Step 5: Run diagnostics

After you have replaced a component in your system, you should run diagnostic tests on that component.

Your system must be at the LOADER prompt to start diagnostics.

All commands in the diagnostic procedures are issued from the node where the component is being replaced.

Steps
  1. If the node to be serviced is not at the LOADER prompt, reboot the node: system node halt -node node_name

    After you issue the command, you should wait until the system stops at the LOADER prompt.

  2. At the LOADER prompt, access the special drivers specifically designed for system-level diagnostics to function properly: boot_diags

  3. Select Scan System from the displayed menu to enable running the diagnostics tests.

  4. Select Stress-Test system from the displayed menu.

  5. Select M.2 NVME Drive Stress from the displayed menu.

  6. Proceed based on the result of the preceding step:

    • If the test failed, correct the failure, and then rerun the test.

    • If the test reported no failures, select Reboot from the menu to reboot the system.

Step 6: Restore the controller module to operation after running diagnostics

After completing diagnostics, you must recable the system, give back the controller module, and then reenable automatic giveback.

Steps
  1. Recable the system, as needed.

    If you removed the media converters (QSFPs or SFPs), remember to reinstall them if you are using fiber optic cables.

  2. Return the node to normal operation by giving back its storage: storage failover giveback -ofnode impaired_node_name

  3. If automatic giveback was disabled, reenable it: storage failover modify -node local -auto-giveback true

Step 7: Switch back aggregates in a two-node MetroCluster configuration

After you have completed the FRU replacement in a two-node MetroCluster configuration, you can perform the MetroCluster switchback operation. This returns the configuration to its normal operating state, with the sync-source storage virtual machines (SVMs) on the formerly impaired site now active and serving data from the local disk pools.

This task only applies to two-node MetroCluster configurations.

Steps
  1. Verify that all nodes are in the enabled state: metrocluster node show

    cluster_B::>  metrocluster node show
    
    DR                           Configuration  DR
    Group Cluster Node           State          Mirroring Mode
    ----- ------- -------------- -------------- --------- --------------------
    1     cluster_A
                  controller_A_1 configured     enabled   heal roots completed
          cluster_B
                  controller_B_1 configured     enabled   waiting for switchback recovery
    2 entries were displayed.
  2. Verify that resynchronization is complete on all SVMs: metrocluster vserver show

  3. Verify that any automatic LIF migrations being performed by the healing operations were completed successfully: metrocluster check lif show

  4. Perform the switchback by using the metrocluster switchback command from any node in the surviving cluster.

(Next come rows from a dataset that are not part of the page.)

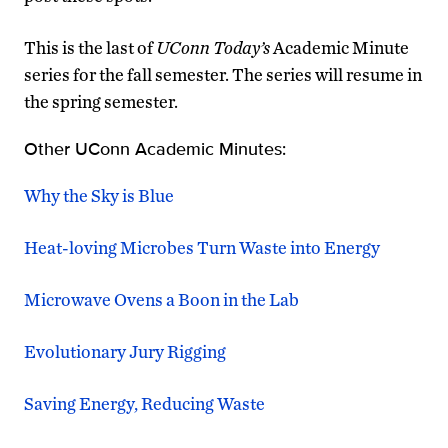
This is the last of
UConn Today’s
Academic Minute
series for the fall semester. The series will resume in
the spring semester.
Other UConn Academic Minutes:
Why the Sky is Blue
Heat-loving Microbes Turn Waste into Energy
Microwave Ovens a Boon in the Lab
Evolutionary Jury Rigging
Saving Energy, Reducing Waste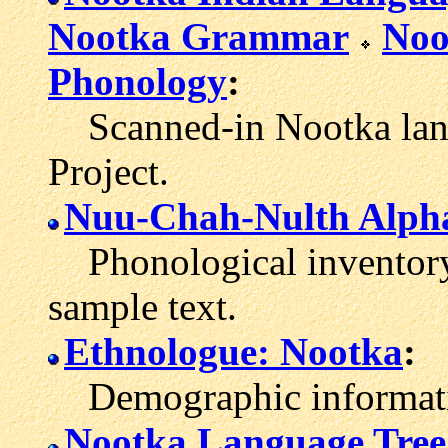
Nootka Grammar
Noo
Phonology
:
Scanned-in Nootka langu
Project.
Nuu-Chah-Nulth Alph
Phonological inventory 
sample text.
Ethnologue: Nootka
:
Demographic informatio
Nootka Language Tree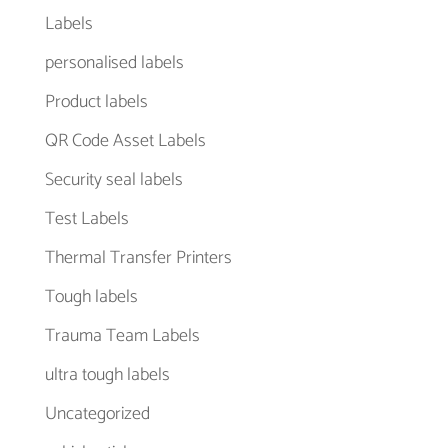
Labels
personalised labels
Product labels
QR Code Asset Labels
Security seal labels
Test Labels
Thermal Transfer Printers
Tough labels
Trauma Team Labels
ultra tough labels
Uncategorized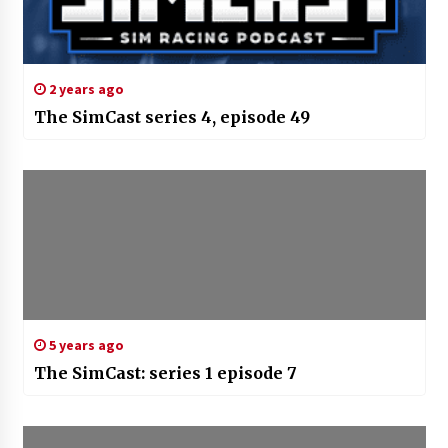
2 years ago
The SimCast series 4, episode 49
5 years ago
The SimCast: series 1 episode 7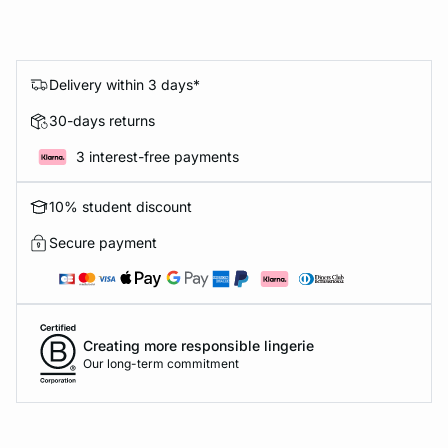
Delivery within 3 days*
30-days returns
3 interest-free payments
10% student discount
Secure payment
Creating more responsible lingerie
Our long-term commitment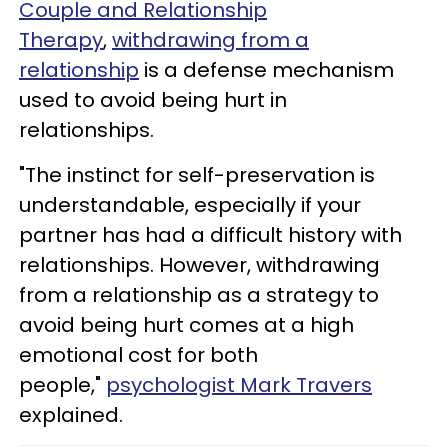
Couple and Relationship
Therapy
,
withdrawing from a
relationship
is a defense mechanism
used to avoid being hurt in
relationships.
"The instinct for self-preservation is
understandable, especially if your
partner has had a difficult history with
relationships. However, withdrawing
from a relationship as a strategy to
avoid being hurt comes at a high
emotional cost for both
people,"
psychologist Mark Travers
explained.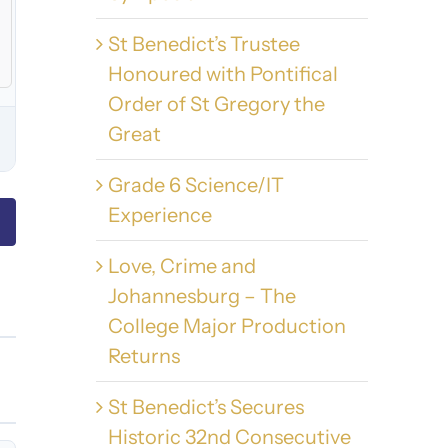
St Benedict’s Trustee
Honoured with Pontifical
Order of St Gregory the
Great
Grade 6 Science/IT
Experience
Love, Crime and
Johannesburg – The
College Major Production
Returns
St Benedict’s Secures
Historic 32nd Consecutive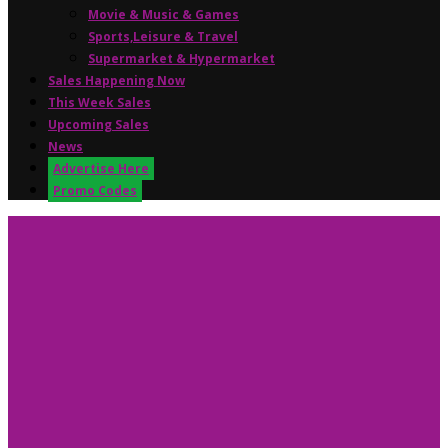
Movie & Music & Games
Sports,Leisure & Travel
Supermarket & Hypermarket
Sales Happening Now
This Week Sales
Upcoming Sales
News
Advertise Here
Promo Codes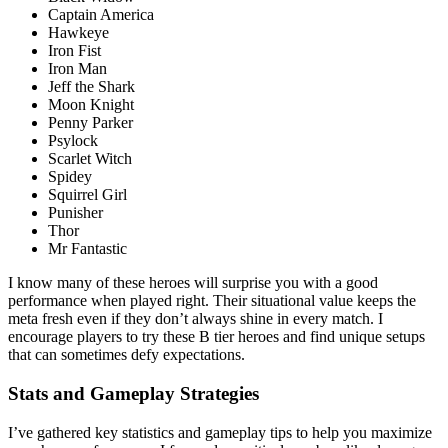
Captain America
Hawkeye
Iron Fist
Iron Man
Jeff the Shark
Moon Knight
Penny Parker
Psylock
Scarlet Witch
Spidey
Squirrel Girl
Punisher
Thor
Mr Fantastic
I know many of these heroes will surprise you with a good
performance when played right. Their situational value keeps the
meta fresh even if they don’t always shine in every match. I
encourage players to try these B tier heroes and find unique setups
that can sometimes defy expectations.
Stats and Gameplay Strategies
I’ve gathered key statistics and gameplay tips to help you maximize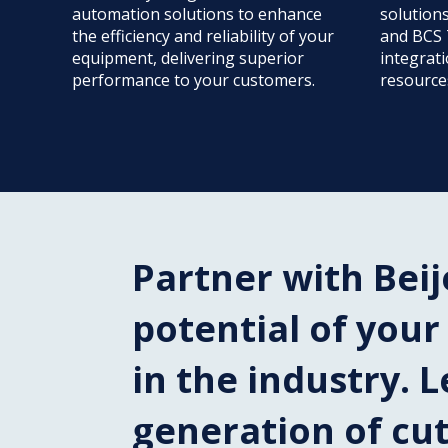
automation solutions to enhance
solution
the efficiency and reliability of your
and BCS 
equipment, delivering superior
integrat
performance to your customers.
resource
Partner with Beij
potential of you
in the industry. L
generation of cu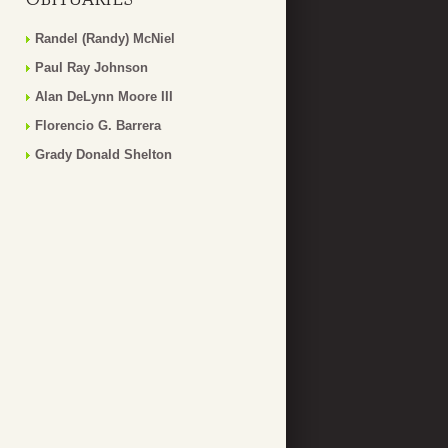
Randel (Randy) McNiel
Paul Ray Johnson
Alan DeLynn Moore III
Florencio G. Barrera
Grady Donald Shelton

  5. Verify that the switchback operation has completed: metrocluster show

    The switchback operation is still running when a cluster is in the waiting-for-switchback state:

    cluster_B::> metrocluster show
    Cluster              Configuration State    Mode
    --------------------	------------------- 	---------
     Local: cluster_B configured       	switchover
    Remote: cluster_A configured       	waiting-for-switchback

    The switchback operation is complete when the clusters are in the normal state.:

    cluster_B::> metrocluster show
    Cluster              Configuration State    Mode
    --------------------	------------------- 	---------
     Local: cluster_B configured      		normal
    Remote: cluster_A configured      		normal

    If a switchback is taking a long time to finish, you can check on the status of in-progress baselines by using the metrocluster config-replication resync-status show command.

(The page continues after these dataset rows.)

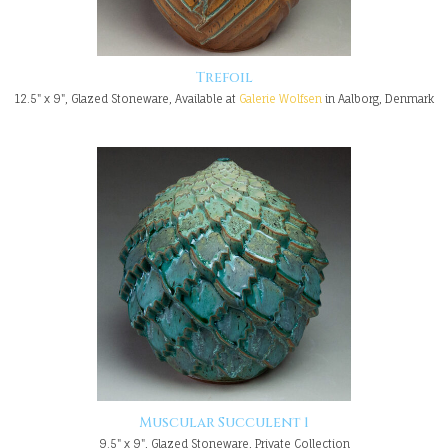
Trefoil
12.5" x 9", Glazed Stoneware, Available at
Galerie Wolfsen
in Aalborg, Denmark
Muscular Succulent 1
9.5" x 9", Glazed Stoneware, Private Collection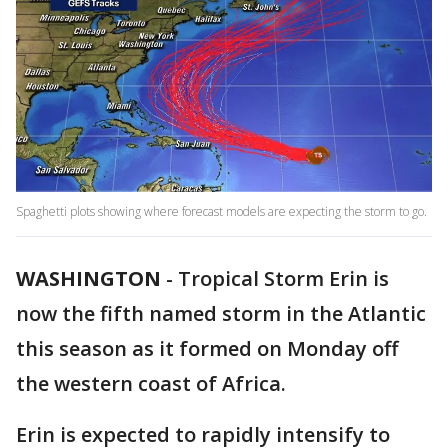
Spaghetti plots showing where forecast models are expecting the storm to go.
WASHINGTON
-
Tropical Storm Erin is
now the fifth named storm in the Atlantic
this season as it formed on Monday off
the western coast of Africa.
Erin is expected to rapidly intensify to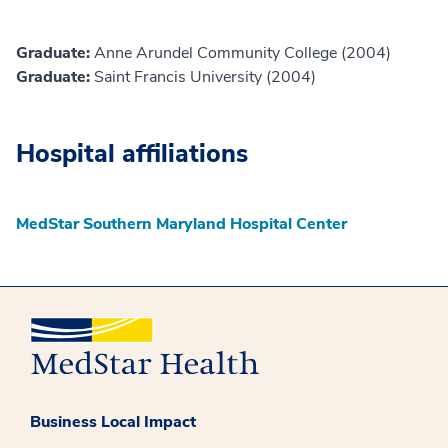
Graduate:
Anne Arundel Community College (2004)
Graduate:
Saint Francis University (2004)
Hospital affiliations
MedStar Southern Maryland Hospital Center
Business Local Impact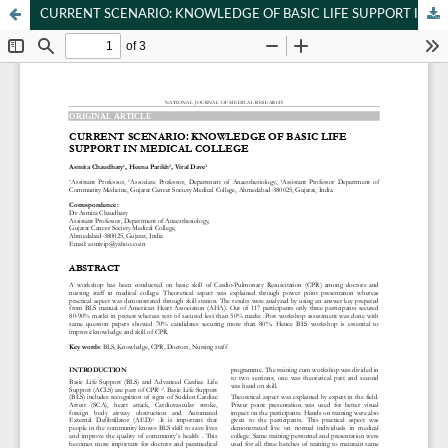
CURRENT SCENARIO: KNOWLEDGE OF BASIC LIFE SUPPORT IN MEDICAL COLLEGE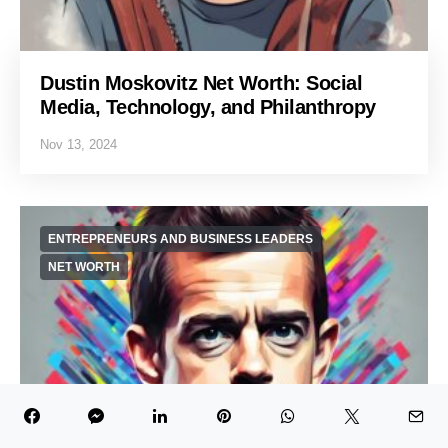
Dustin Moskovitz Net Worth: Social
Media, Technology, and Philanthropy
Nov 13, 2024
ENTREPRENEURS AND BUSINESS LEADERS
NET WORTH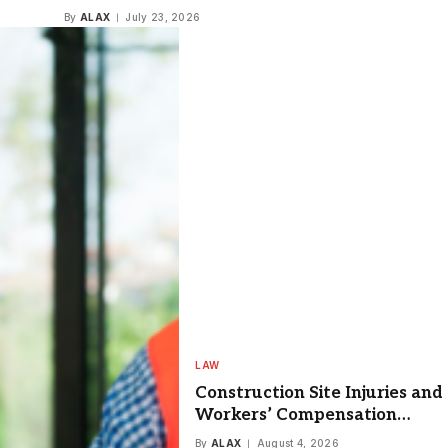
Video Editing
By
ALAX
July 23, 2026
LAW
Construction Site Injuries and
Workers’ Compensation
Labor Law Claims
By
ALAX
August 4, 2026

  6. Reestablish any SnapMirror or SnapVault configurations.

Step 8: Complete the replacement process

After you replace the part, you can return the failed part to NetApp, as described in the RMA instructions shipped with the kit. Contact technical support at NetApp Support, 888-463-8277 (North America), 00-800-44-638277 (Europe), or +800-800-80-800 (Asia/Pacific) if you need the RMA number or additional help with the replacement procedure.